A theoretical study of the H2O-Au(1 1 1) interface based on first principles density functional theory
(DFT) calculations with and without inclusion of dispersion correction is reported. Three different computational approaches are considered. First, the standard generalized gradient approximation
(GGA) functional PBE is employed. Second, an additional energy term is further included that adds
a semi-empirically derived dispersion correction (PBE-D2), and, finally, a recently proposed functional that includes van der Waals (vdW) interactions directly in its functional form (optB86b-vdW)

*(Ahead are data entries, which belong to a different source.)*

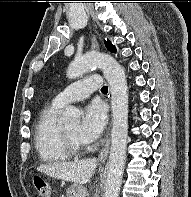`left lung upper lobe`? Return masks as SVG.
Wrapping results in <instances>:
<instances>
[{
    "label": "left lung upper lobe",
    "instance_id": "obj_1",
    "mask_svg": "<svg viewBox=\"0 0 191 197\" xmlns=\"http://www.w3.org/2000/svg\"><path fill=\"white\" fill-rule=\"evenodd\" d=\"M105 45L109 51L116 52L115 46H113L109 40L105 41Z\"/></svg>",
    "mask_w": 191,
    "mask_h": 197
}]
</instances>
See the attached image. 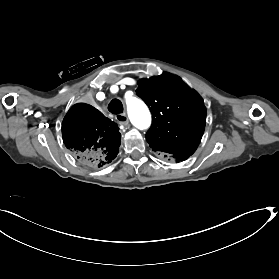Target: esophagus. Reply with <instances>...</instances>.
Here are the masks:
<instances>
[{
	"label": "esophagus",
	"instance_id": "34e87169",
	"mask_svg": "<svg viewBox=\"0 0 279 279\" xmlns=\"http://www.w3.org/2000/svg\"><path fill=\"white\" fill-rule=\"evenodd\" d=\"M115 119L118 123L127 126L129 124L128 116L124 113H119L115 115Z\"/></svg>",
	"mask_w": 279,
	"mask_h": 279
}]
</instances>
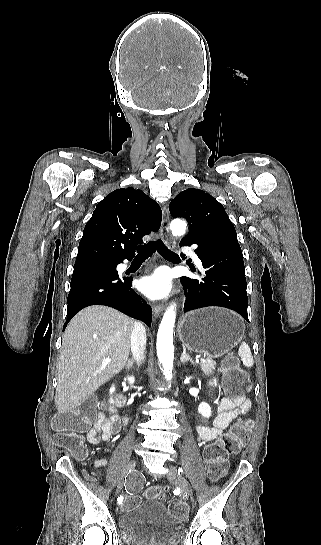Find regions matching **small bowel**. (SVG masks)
Segmentation results:
<instances>
[{
	"label": "small bowel",
	"mask_w": 321,
	"mask_h": 545,
	"mask_svg": "<svg viewBox=\"0 0 321 545\" xmlns=\"http://www.w3.org/2000/svg\"><path fill=\"white\" fill-rule=\"evenodd\" d=\"M209 385H216V379L213 378L210 380ZM250 409L251 401L244 395L236 398L226 397L221 399L216 406V416L213 420V426L210 427L206 424H200L198 426V440L205 443L216 439L238 415L247 413ZM116 432L117 427L103 415H99L95 424L87 432V439L92 444L105 443L109 442ZM105 465H107L106 459L94 461V466L97 468Z\"/></svg>",
	"instance_id": "c3829d8e"
}]
</instances>
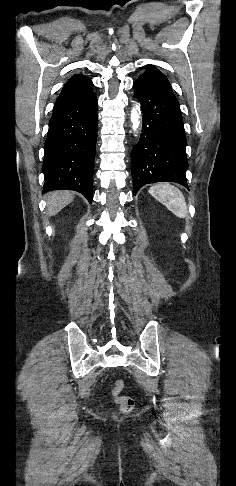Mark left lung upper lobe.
I'll use <instances>...</instances> for the list:
<instances>
[{"mask_svg": "<svg viewBox=\"0 0 236 486\" xmlns=\"http://www.w3.org/2000/svg\"><path fill=\"white\" fill-rule=\"evenodd\" d=\"M140 77H143V78H145L147 80H150V81H152V82H154V83H156V84L164 87L165 89H167L169 91H172V87H171L168 79L166 78V76L163 73H161L153 65H147V70Z\"/></svg>", "mask_w": 236, "mask_h": 486, "instance_id": "left-lung-upper-lobe-1", "label": "left lung upper lobe"}]
</instances>
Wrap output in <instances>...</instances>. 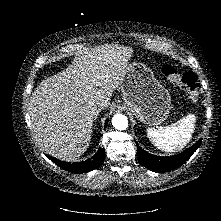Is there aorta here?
I'll return each instance as SVG.
<instances>
[{
  "label": "aorta",
  "mask_w": 221,
  "mask_h": 221,
  "mask_svg": "<svg viewBox=\"0 0 221 221\" xmlns=\"http://www.w3.org/2000/svg\"><path fill=\"white\" fill-rule=\"evenodd\" d=\"M112 125L117 130H125L128 127V119L123 114H116L112 118Z\"/></svg>",
  "instance_id": "762f6f07"
}]
</instances>
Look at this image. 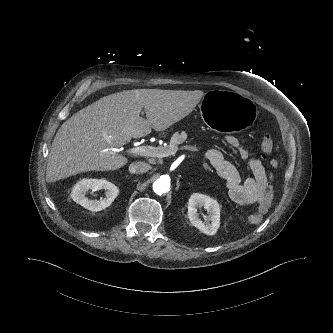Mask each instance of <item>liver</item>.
I'll use <instances>...</instances> for the list:
<instances>
[{"label": "liver", "mask_w": 333, "mask_h": 333, "mask_svg": "<svg viewBox=\"0 0 333 333\" xmlns=\"http://www.w3.org/2000/svg\"><path fill=\"white\" fill-rule=\"evenodd\" d=\"M200 90H126L102 97L59 128L49 153L46 180L58 181L87 171L117 170L128 159L113 149L151 132L164 131L189 115ZM146 119L140 116L142 109Z\"/></svg>", "instance_id": "obj_1"}]
</instances>
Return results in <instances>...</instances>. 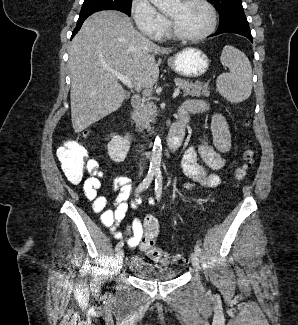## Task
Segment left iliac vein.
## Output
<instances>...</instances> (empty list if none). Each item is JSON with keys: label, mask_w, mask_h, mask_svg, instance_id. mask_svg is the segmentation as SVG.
<instances>
[{"label": "left iliac vein", "mask_w": 298, "mask_h": 325, "mask_svg": "<svg viewBox=\"0 0 298 325\" xmlns=\"http://www.w3.org/2000/svg\"><path fill=\"white\" fill-rule=\"evenodd\" d=\"M190 259H191V263L193 265V267L197 270L200 269V260H199V257L198 255L196 254V252H192L190 254Z\"/></svg>", "instance_id": "1"}]
</instances>
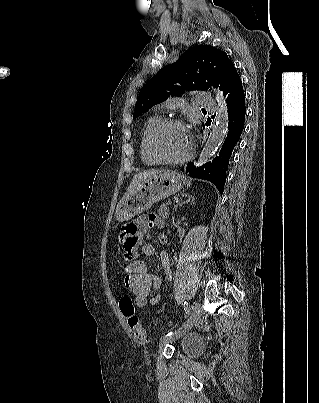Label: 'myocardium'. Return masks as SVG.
<instances>
[{
	"label": "myocardium",
	"instance_id": "myocardium-1",
	"mask_svg": "<svg viewBox=\"0 0 319 403\" xmlns=\"http://www.w3.org/2000/svg\"><path fill=\"white\" fill-rule=\"evenodd\" d=\"M169 126H181V127L185 128L189 133V136H190L189 150L187 151V153L184 156H182L180 158H176V159L165 158L159 153V151L157 149V140H158L159 135L163 132V130H165ZM194 149H195L194 141H193V138L191 136V133H190V130H189L187 124L184 121L177 119V118L163 119L150 135L149 151H150L151 155L159 163H162V164H182V163L188 161L192 157V155L194 153Z\"/></svg>",
	"mask_w": 319,
	"mask_h": 403
}]
</instances>
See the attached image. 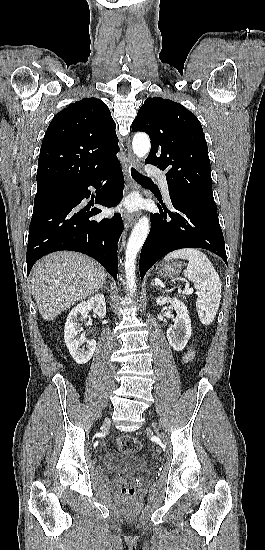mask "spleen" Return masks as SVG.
<instances>
[{"mask_svg":"<svg viewBox=\"0 0 265 550\" xmlns=\"http://www.w3.org/2000/svg\"><path fill=\"white\" fill-rule=\"evenodd\" d=\"M181 258L189 260L185 277L194 282L198 290L196 309L204 325L213 322L221 300V281L208 257L198 249L184 248L165 256V260Z\"/></svg>","mask_w":265,"mask_h":550,"instance_id":"3e777b00","label":"spleen"}]
</instances>
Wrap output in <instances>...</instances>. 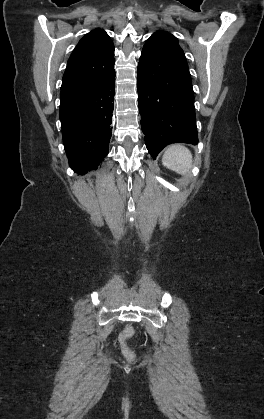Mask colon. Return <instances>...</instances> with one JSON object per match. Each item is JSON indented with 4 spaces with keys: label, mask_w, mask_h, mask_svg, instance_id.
I'll return each mask as SVG.
<instances>
[{
    "label": "colon",
    "mask_w": 264,
    "mask_h": 419,
    "mask_svg": "<svg viewBox=\"0 0 264 419\" xmlns=\"http://www.w3.org/2000/svg\"><path fill=\"white\" fill-rule=\"evenodd\" d=\"M134 334V328L132 326H127L125 327V329L123 330L122 334H121V338H120V342H121V347H122V352H123V356L125 357V359L127 361H134L135 360V354L134 352L130 349L127 341L130 337H132Z\"/></svg>",
    "instance_id": "colon-1"
}]
</instances>
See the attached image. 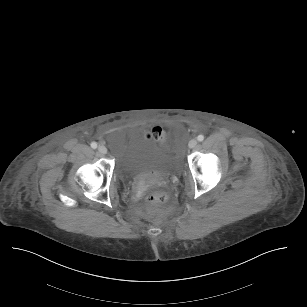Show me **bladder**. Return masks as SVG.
<instances>
[{
  "label": "bladder",
  "instance_id": "obj_1",
  "mask_svg": "<svg viewBox=\"0 0 307 307\" xmlns=\"http://www.w3.org/2000/svg\"><path fill=\"white\" fill-rule=\"evenodd\" d=\"M157 167L175 171L177 167L173 152L152 142H142L125 149L119 157V172L127 180L146 177Z\"/></svg>",
  "mask_w": 307,
  "mask_h": 307
}]
</instances>
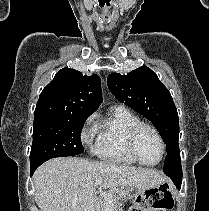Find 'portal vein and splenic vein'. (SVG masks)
Returning <instances> with one entry per match:
<instances>
[{
	"label": "portal vein and splenic vein",
	"instance_id": "18ae733b",
	"mask_svg": "<svg viewBox=\"0 0 209 211\" xmlns=\"http://www.w3.org/2000/svg\"><path fill=\"white\" fill-rule=\"evenodd\" d=\"M101 183H102V180H101V179H97V180L95 181V185H96V186L100 185ZM104 198H105V200L108 201L109 203L112 202V201H111L112 195H111L109 192H105V193H104Z\"/></svg>",
	"mask_w": 209,
	"mask_h": 211
}]
</instances>
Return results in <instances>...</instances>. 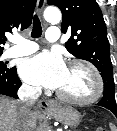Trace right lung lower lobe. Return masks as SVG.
Returning <instances> with one entry per match:
<instances>
[{"mask_svg":"<svg viewBox=\"0 0 117 131\" xmlns=\"http://www.w3.org/2000/svg\"><path fill=\"white\" fill-rule=\"evenodd\" d=\"M21 85V81L17 76L16 68H10V71L4 75H0V94L18 98L17 91Z\"/></svg>","mask_w":117,"mask_h":131,"instance_id":"obj_1","label":"right lung lower lobe"}]
</instances>
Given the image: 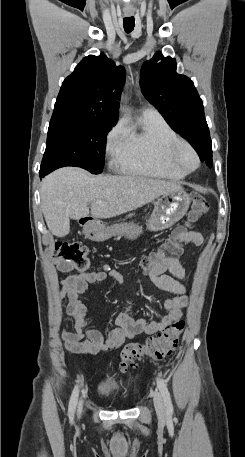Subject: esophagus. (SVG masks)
<instances>
[{
  "mask_svg": "<svg viewBox=\"0 0 245 457\" xmlns=\"http://www.w3.org/2000/svg\"><path fill=\"white\" fill-rule=\"evenodd\" d=\"M125 17H130L131 15H133V12H130V13H124Z\"/></svg>",
  "mask_w": 245,
  "mask_h": 457,
  "instance_id": "esophagus-1",
  "label": "esophagus"
}]
</instances>
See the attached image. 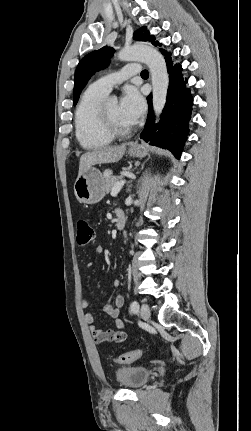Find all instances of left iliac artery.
I'll use <instances>...</instances> for the list:
<instances>
[{
    "label": "left iliac artery",
    "instance_id": "1",
    "mask_svg": "<svg viewBox=\"0 0 251 431\" xmlns=\"http://www.w3.org/2000/svg\"><path fill=\"white\" fill-rule=\"evenodd\" d=\"M138 310H139V304H138V302H137V301H133V302L131 303V305H130V311H131L132 313H137V312H138Z\"/></svg>",
    "mask_w": 251,
    "mask_h": 431
}]
</instances>
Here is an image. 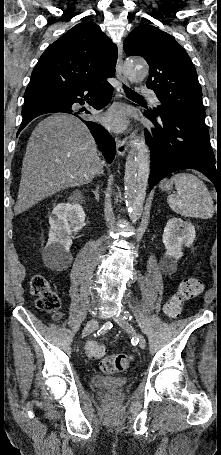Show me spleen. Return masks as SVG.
Instances as JSON below:
<instances>
[{
  "label": "spleen",
  "mask_w": 221,
  "mask_h": 455,
  "mask_svg": "<svg viewBox=\"0 0 221 455\" xmlns=\"http://www.w3.org/2000/svg\"><path fill=\"white\" fill-rule=\"evenodd\" d=\"M178 194L167 198L170 208L184 217L207 219L213 216L214 204L206 185L190 173H177L172 176Z\"/></svg>",
  "instance_id": "obj_1"
}]
</instances>
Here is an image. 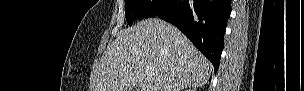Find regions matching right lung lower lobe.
<instances>
[{
	"instance_id": "obj_1",
	"label": "right lung lower lobe",
	"mask_w": 304,
	"mask_h": 91,
	"mask_svg": "<svg viewBox=\"0 0 304 91\" xmlns=\"http://www.w3.org/2000/svg\"><path fill=\"white\" fill-rule=\"evenodd\" d=\"M231 0H170L157 13L179 28L219 68Z\"/></svg>"
}]
</instances>
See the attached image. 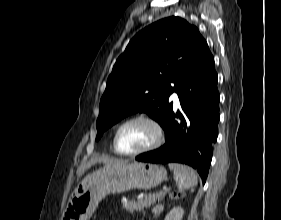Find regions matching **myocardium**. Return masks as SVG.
<instances>
[{
	"instance_id": "myocardium-1",
	"label": "myocardium",
	"mask_w": 281,
	"mask_h": 220,
	"mask_svg": "<svg viewBox=\"0 0 281 220\" xmlns=\"http://www.w3.org/2000/svg\"><path fill=\"white\" fill-rule=\"evenodd\" d=\"M137 121L147 122L154 128L155 138H154L153 142L151 144H149L148 146H146L140 150L134 151V152L120 151L118 148L117 142H118V137H119L121 130L126 125L133 123V122H137ZM163 142H164V131H163V128L160 125V123L156 119H154L153 117H150L148 115H136L131 118H128L127 120H125L118 126V128L115 132L114 138H113V148H114V151L119 155L132 157V156H138V155L150 152L152 150H155L156 148L160 147Z\"/></svg>"
}]
</instances>
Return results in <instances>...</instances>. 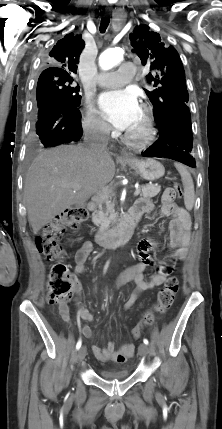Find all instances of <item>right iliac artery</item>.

was used to represent the state-of-the art of DFT functionals. The monomeric water adsorption was
first considered in order to explore the dependency of geometry on the details of the model slab
used to represent it (size, thickness, coverage). When the dispersion corrections are included the
Au-H2O interaction is stronger, as manifested by the smaller dAu-O and stronger adsorption energies. Additionally, the interfacial region between Au(1 1 1) slab surfaces and a liquid water layer
was investigated with Born-Oppenheimer molecular dynamics (BOMD) using the same functionals.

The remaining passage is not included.